Возвышенное и земное - Вейс Дэвид. Страница 42
– Вы хотите повенчать его с музыкой, хотите, чтобы музыка заменила ему и жену и любовницу?
– Вы изволите шутить, ваше сиятельство!
– Нисколько. Вы поклоняетесь своему сыну, а я – Дон Жуану. Или в музыке вашего сына мотивы любви отсутствуют?
– Граф, ему только двенадцать.
– Он пишет музыку для взрослых людей, а вы хотите, чтобы к нему относились как к ребенку, как к чуду. Вы же умный человек, Моцарт.
Такой ли уж я умный, думал Леопольд.
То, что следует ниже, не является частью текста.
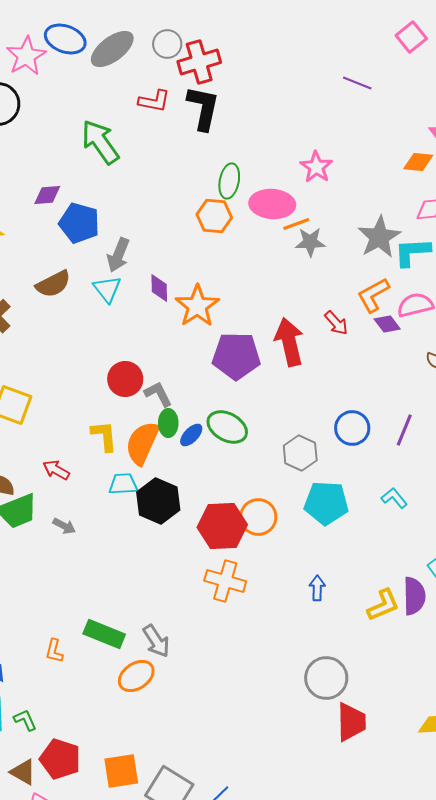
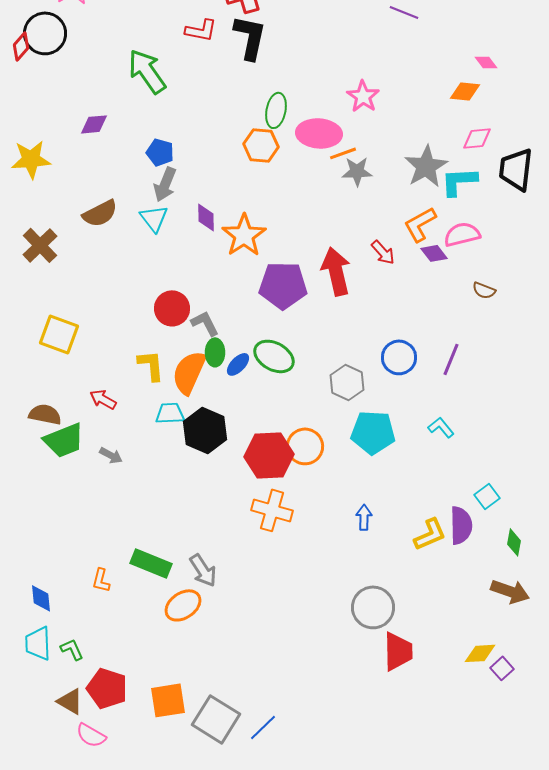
blue pentagon: (79, 223) -> (160, 152), moved, size x0.7

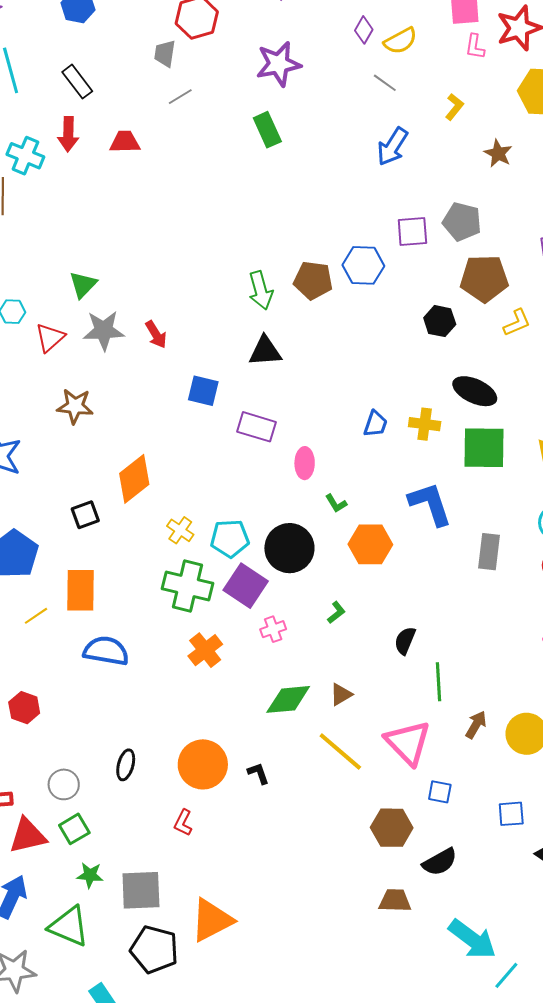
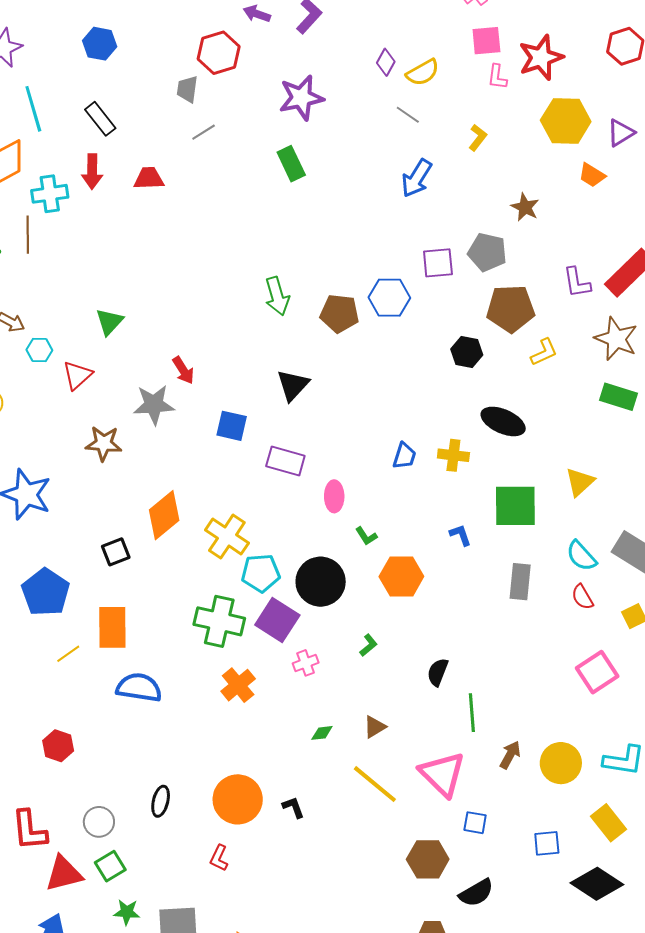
brown star: (498, 153) -> (525, 207), moved
cyan cross: (25, 156) -> (50, 194), turned -30
green arrow: (261, 290) -> (277, 296), moved
gray star: (104, 330) -> (154, 405), moved
black triangle: (265, 351) -> (293, 385), turned -42
green square: (484, 448) -> (515, 506), moved
blue L-shape: (430, 504) -> (460, 535), size x0.5
yellow cross: (180, 530) -> (227, 536), moved, size x1.6
green diamond: (288, 699) -> (322, 733), size x0.5

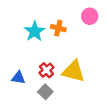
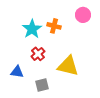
red cross: (46, 70) -> (38, 54), moved
gray square: (45, 92) -> (42, 85), turned 32

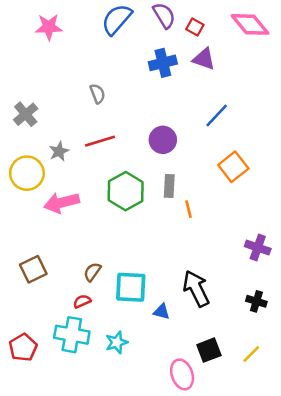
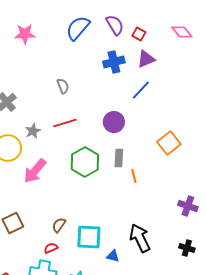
pink diamond: (250, 24) -> (182, 32), size x0.7
purple triangle: (204, 59) -> (146, 59), turned -42
blue line: (217, 115) -> (141, 90), moved
pink arrow: (62, 203) -> (35, 171), turned -36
Афлиджио сделался почти любезным, словно обнаружил в собеседнике ту единственную черту характера, которую уважал. Но когда они покидали графа, Леопольд крепко, до боли, сжал Вольфгангу руку.
Что такое с Папой, раздумывал Вольфганг. Чем он озабочен? Вольфганг слышал столько опер. Он уже придумал тему арии для хорошо поставленного, гибкого сопрано.
По пути домой Папа сказал:
– Сдается мне, напрасно мы сюда приехали. В Вене сейчас не меньше шлюх, чем в Версале.
– Вам не понравился импресарио, Папа?
– А тебе?
Папа хочет знать его мнение, Вольфганг удивился. Видно, он и правда чем-то сильно огорчен.
– Мне кажется, граф не очень любит музыку. Он что, тоже шлюха?
– Я бы скорей назвал его сводником. Но Папа не объяснил, что это такое.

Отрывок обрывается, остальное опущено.